» Saved entries:
Start of Block

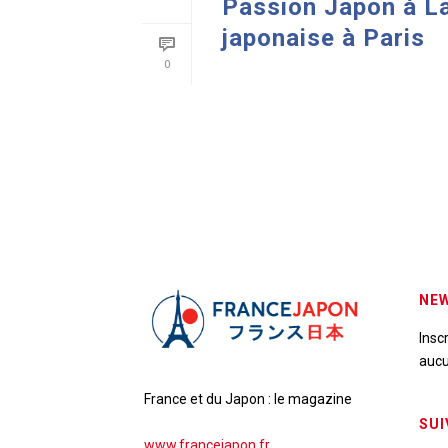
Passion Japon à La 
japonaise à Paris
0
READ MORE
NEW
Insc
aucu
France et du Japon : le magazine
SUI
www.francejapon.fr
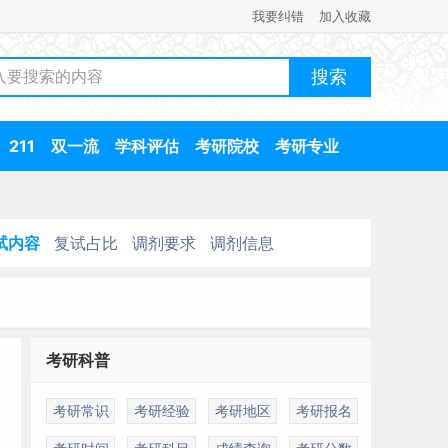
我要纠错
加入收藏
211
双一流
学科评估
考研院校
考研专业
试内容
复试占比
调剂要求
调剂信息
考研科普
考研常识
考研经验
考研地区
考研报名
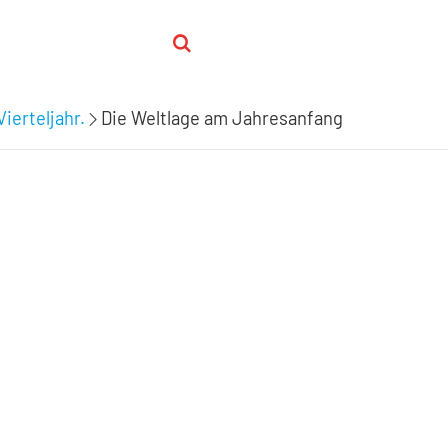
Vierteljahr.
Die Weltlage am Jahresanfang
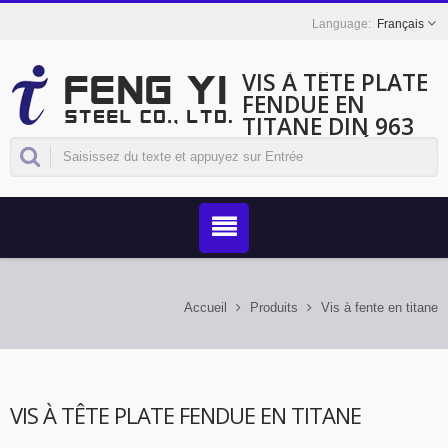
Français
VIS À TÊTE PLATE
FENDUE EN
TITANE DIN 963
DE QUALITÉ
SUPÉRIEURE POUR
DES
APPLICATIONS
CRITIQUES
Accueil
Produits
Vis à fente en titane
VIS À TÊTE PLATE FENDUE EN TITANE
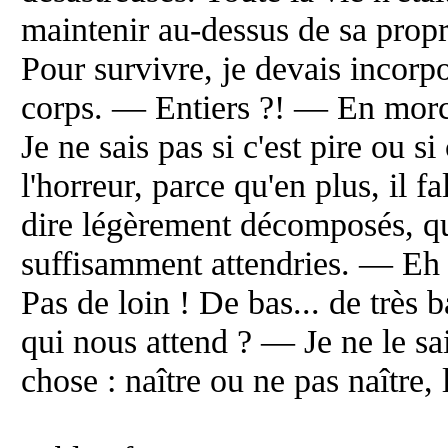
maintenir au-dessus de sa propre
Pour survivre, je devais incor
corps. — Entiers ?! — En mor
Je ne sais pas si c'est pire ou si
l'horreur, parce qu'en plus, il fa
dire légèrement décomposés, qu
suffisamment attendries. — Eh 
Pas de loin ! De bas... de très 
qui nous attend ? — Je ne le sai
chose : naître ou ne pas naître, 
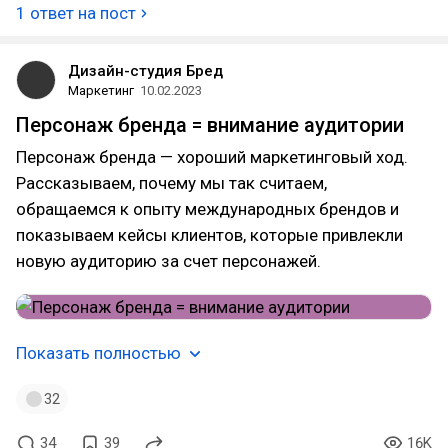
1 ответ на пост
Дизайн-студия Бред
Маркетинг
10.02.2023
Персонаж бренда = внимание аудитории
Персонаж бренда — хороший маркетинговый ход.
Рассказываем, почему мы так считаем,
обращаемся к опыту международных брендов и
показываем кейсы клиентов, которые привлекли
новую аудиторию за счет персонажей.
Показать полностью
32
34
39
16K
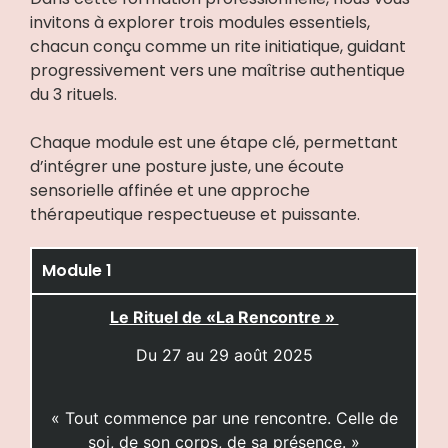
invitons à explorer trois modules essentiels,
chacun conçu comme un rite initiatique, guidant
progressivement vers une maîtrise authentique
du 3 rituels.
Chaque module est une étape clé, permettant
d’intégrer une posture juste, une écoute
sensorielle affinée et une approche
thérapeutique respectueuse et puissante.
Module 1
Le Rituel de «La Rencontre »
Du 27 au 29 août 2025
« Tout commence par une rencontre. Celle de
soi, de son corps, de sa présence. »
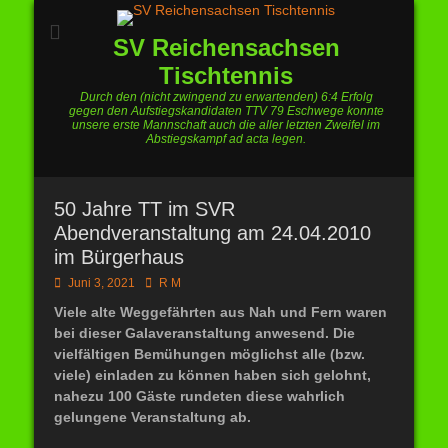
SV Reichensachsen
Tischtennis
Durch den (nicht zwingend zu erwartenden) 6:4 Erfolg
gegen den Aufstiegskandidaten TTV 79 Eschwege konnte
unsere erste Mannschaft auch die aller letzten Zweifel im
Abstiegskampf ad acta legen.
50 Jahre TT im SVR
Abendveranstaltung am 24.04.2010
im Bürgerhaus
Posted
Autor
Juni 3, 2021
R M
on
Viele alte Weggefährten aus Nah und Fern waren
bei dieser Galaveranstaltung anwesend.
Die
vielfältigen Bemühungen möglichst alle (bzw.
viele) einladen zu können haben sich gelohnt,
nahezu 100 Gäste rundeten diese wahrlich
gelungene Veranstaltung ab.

End of Block

» Task prompt:
The response must repeat all the lines above exactly and include no pictures.

» Response:
Passion Japon à La 
japonaise à Paris
0
READ MORE
NEW
Insc
aucu
France et du Japon : le magazine
SUI
www.francejapon.fr
我要纠错
加入收藏
211
双一流
学科评估
考研院校
考研专业
试内容
复试占比
调剂要求
调剂信息
考研科普
考研常识
考研经验
考研地区
考研报名
Vierteljahr.
Die Weltlage am Jahresanfang
Français
VIS À TÊTE PLATE
FENDUE EN
TITANE DIN 963
DE QUALITÉ
SUPÉRIEURE POUR
DES
APPLICATIONS
CRITIQUES
Accueil
Produits
Vis à fente en titane
VIS À TÊTE PLATE FENDUE EN TITANE
maintenir au-dessus de sa propre
Pour survivre, je devais incor
corps. — Entiers ?! — En mor
Je ne sais pas si c'est pire ou si
l'horreur, parce qu'en plus, il fa
dire légèrement décomposés, qu
suffisamment attendries. — Eh 
Pas de loin ! De bas... de très 
qui nous attend ? — Je ne le sai
chose : naître ou ne pas naître, 
1 ответ на пост
Дизайн-студия Бред
Маркетинг
10.02.2023
Персонаж бренда = внимание аудитории
Персонаж бренда — хороший маркетинговый ход.
Рассказываем, почему мы так считаем,
обращаемся к опыту международных брендов и
показываем кейсы клиентов, которые привлекли
новую аудиторию за счет персонажей.
Показать полностью
32
34
39
16K
invitons à explorer trois modules essentiels,
chacun conçu comme un rite initiatique, guidant
progressivement vers une maîtrise authentique
du 3 rituels.
Chaque module est une étape clé, permettant
d’intégrer une posture juste, une écoute
sensorielle affinée et une approche
thérapeutique respectueuse et puissante.
Module 1
Le Rituel de «La Rencontre »
Du 27 au 29 août 2025
« Tout commence par une rencontre. Celle de
soi, de son corps, de sa présence. »
SV Reichensachsen
Tischtennis
Durch den (nicht zwingend zu erwartenden) 6:4 Erfolg
gegen den Aufstiegskandidaten TTV 79 Eschwege konnte
unsere erste Mannschaft auch die aller letzten Zweifel im
Abstiegskampf ad acta legen.
50 Jahre TT im SVR
Abendveranstaltung am 24.04.2010
im Bürgerhaus
Posted
Autor
Juni 3, 2021
R M
on
Viele alte Weggefährten aus Nah und Fern waren
bei dieser Galaveranstaltung anwesend.
Die
vielfältigen Bemühungen möglichst alle (bzw.
viele) einladen zu können haben sich gelohnt,
nahezu 100 Gäste rundeten diese wahrlich
gelungene Veranstaltung ab.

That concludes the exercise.